How should we read the apparent decline in Christianity?

(Photo: Getty/iStock)

The 2021 census has for the first time recorded a drop in people identifying as Christian in England and Wales – down from 59.3% in 2011, to 46.2% last year. A further 37.2% were recorded as saying they had no religion, while people identifying as Muslim rose from 4.9% in 2011 to 6.5%.

It is a sad fact that in our multicultural, multiethnic society, every major religion represented in the country with the exception of Christianity, has over the last decade reported an increase in religious affiliation. 

Nevertheless, the Most Rev Stephen Cottrell, Archbishop of Canterbury, appears to remain upbeat – cheerily optimistic even. He is reported as saying that the country has "left behind the era when many people almost automatically identified as Christian", but that Christianity still has a major role to play in secular society ... which, faced with the cost of living crisis and war in Europe, would appear in his view to be mainly that of providing food and warmth. 

Oh, dear.

Around 2,500 years ago, maybe more, the author(s) of the book of Proverbs, wrote, 'Without a vision the people perish' (Proverbs 29:18). The Archbishop would perhaps do well to take heed. Yes, people do need help and support in these difficult times, and throughout history the Church has offered support and assistance to those in need. But the role of the Church, first and foremost, is not to be an agency for social work, but to guard the truth of the Gospel and provide spiritual leadership in and to a society that has incontrovertibly lost its way, and that sadly now feels to be in terminal decline.

As in World War II, when King George VI called the nation to pray and those prayers were so miraculously answered, it is to provide vision and a point of connection between the people and God, whereby at times of danger God's power is called in aid.

Increasingly now, however, we live in a God-less age, where the only vision that most men and women appear to have is of a world freed from restraint. We have a new religion – that of Self, and 'It's my right' has become the oft repeated and dominant cry.

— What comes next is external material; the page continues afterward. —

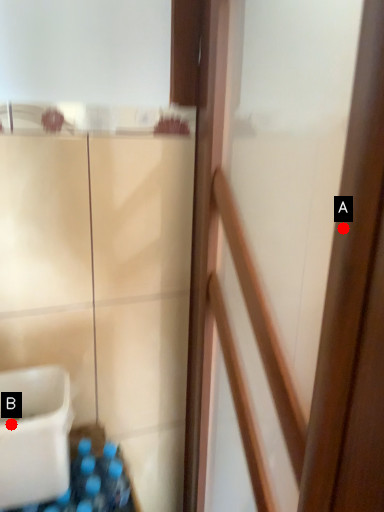 Question: Two points are circled on the image, labeled by A and B beside each circle. Which point is closer to the camera?

Choices:
 (A) A is closer
 (B) B is closer

Answer: (A) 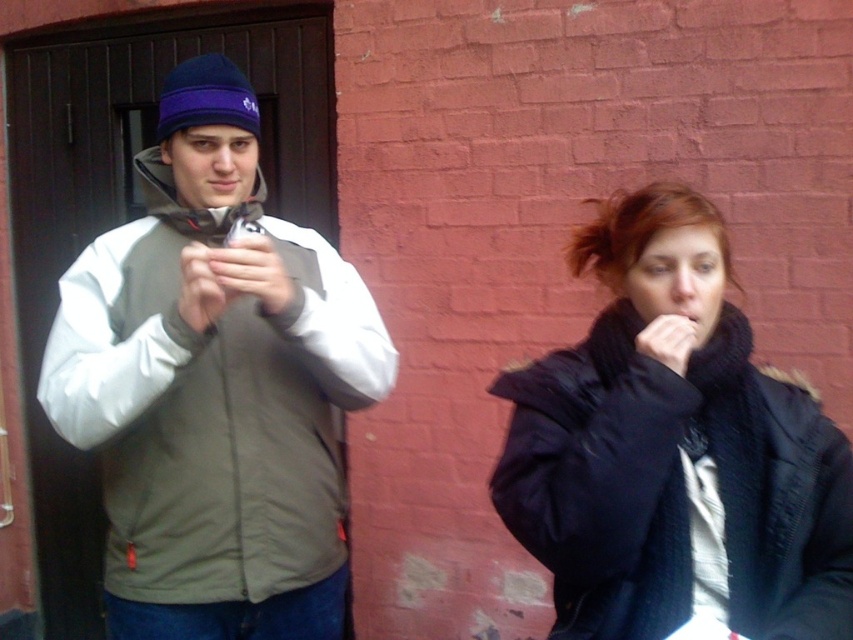 Question: Is olive-green jacket at center below dark blue knit scarf at right?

But in reality this is a doctrine of despair, that prevents people from seeing anything beyond – from seeing that which is pure, noble, and righteous, and that gives meaning to life, offering genuine deliverance from the pain, suffering, loneliness and despair that so often accompanies society's godless veneration of the material.

This, at heart, is the real tragedy, because it means that disciples of this new ideology have no hope of deliverance and salvation. They are eternally doomed to disablement, and to being less than God created and wishes them to be.

This is the beguilement of Satan, and it was precisely to break this hold that, 2,000 years ago, God sent His only Son into the world – to go head to head with Satan in a battle that only He could fight, and that would restore us to relationship with God.

The final and decisive battle that brought about that victory was fought on the Cross. But though Satan's hold was broken, the victory is not yet complete and for now we live in a period of dispensation, so that every man, woman and child on the planet might be given a chance to hear the good news and repent. So for now evil remains free to spread its poison, and only when Christ returns in glory to claim His own – as Scripture promises He will – will Satan and his hordes be once and forever dealt with, and cast into the lake of fire.

It is the sacred task of the Church, during this time, to proclaim the good news and guard the truth: to seek after the lost; to defend believers from wrong teaching and attack; to be a light in the darkness; and to ensure that we are all aware and ready for what is to come.

Yes, the character of Britain is changing. But not for the better. As the Archbishop of York has already pointed out, it can be no surprise that people are ceasing to identify as Christian. But perhaps the question to ask is not why this is happening, but why, given the gospel of compromise with our decadent and immoral world that denies at root the teachings of Christ, they should bother to believe in the first place?

God will not bless a Church that is apostate. Equally, however, He has not given up on His church ... the bride of His Son ... and even now there are signs of new life. But as every good gardener will tell you, to allow for and promote new life, the dead wood has first to be pruned away.

Christianity will not die in this country, nor indeed in the world, but God will not allow that which dishonours Him to remain. As the Archbishop of York has pointed out, albeit by implication, God is not interested in nominal or social believers. Now is the time for men and women to choose.

Rev Lynda Rose is founder of Voice for Justice UK, a group which works to uphold the moral values of the Bible in society.